Thomas asked if there are any instances in which "you would have procedural standing," in which Prelogar said if they borrowers wanted to argue that the secretary should have reconsidered broader relief, they could have raised a procedural claim and a substantive claim "because at that point, their injury would be addressable."

"But instead, their whole argument here is that the secretary can’t give them or anyone else relief under the HEROES Act."

Attorney J. Michael Connolly, arguing on behalf of borrowers Myra Brown and Alexander Taylor, stated that the "HEROES Act is the secretary’s only excuse for not adopting the program through negotiated rulemaking and notice and comment."

Connolly argued that despite Prelogar’s claims that the borrowers would remove the program for everyone, "debt forgiveness is a top priority of this administration," and an alternate program would be reached.
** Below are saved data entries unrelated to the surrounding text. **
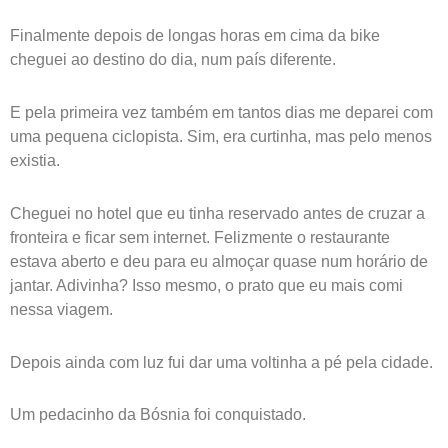
Finalmente depois de longas horas em cima da bike
cheguei ao destino do dia, num país diferente.
E pela primeira vez também em tantos dias me deparei com
uma pequena ciclopista. Sim, era curtinha, mas pelo menos
existia.
Cheguei no hotel que eu tinha reservado antes de cruzar a
fronteira e ficar sem internet. Felizmente o restaurante
estava aberto e deu para eu almoçar quase num horário de
jantar. Adivinha? Isso mesmo, o prato que eu mais comi
nessa viagem.
Depois ainda com luz fui dar uma voltinha a pé pela cidade.
Um pedacinho da Bósnia foi conquistado.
Justice Sotomayor said, "this is so totally illogical to me that you come into court to say I want more. I want to file a suit to get more, but I know I'm going to get nothing," who later suggested that Connolly was "fighting Congress" in their passing of the act which states no notice and comment.

"So the secretary created a massive debt forgiveness program. And he says that he's doing it one time and one time only. He said this in his brief and his declarations on its website. And in the reply brief, he said he took costs into account and so if we miss the shot, we will never have another opportunity," said Connolly.

"What are the limits of your theory? Could someone who finished paying their loans off you know, right, last year, Sue because they were disappointed that they weren't included for reimbursement?" Barrett said.

"No, I don't think so. Because there's there's no mechanism by which the Department of Education can write those borrowers a check. And so their injuries are not addressable here," Connolly responded.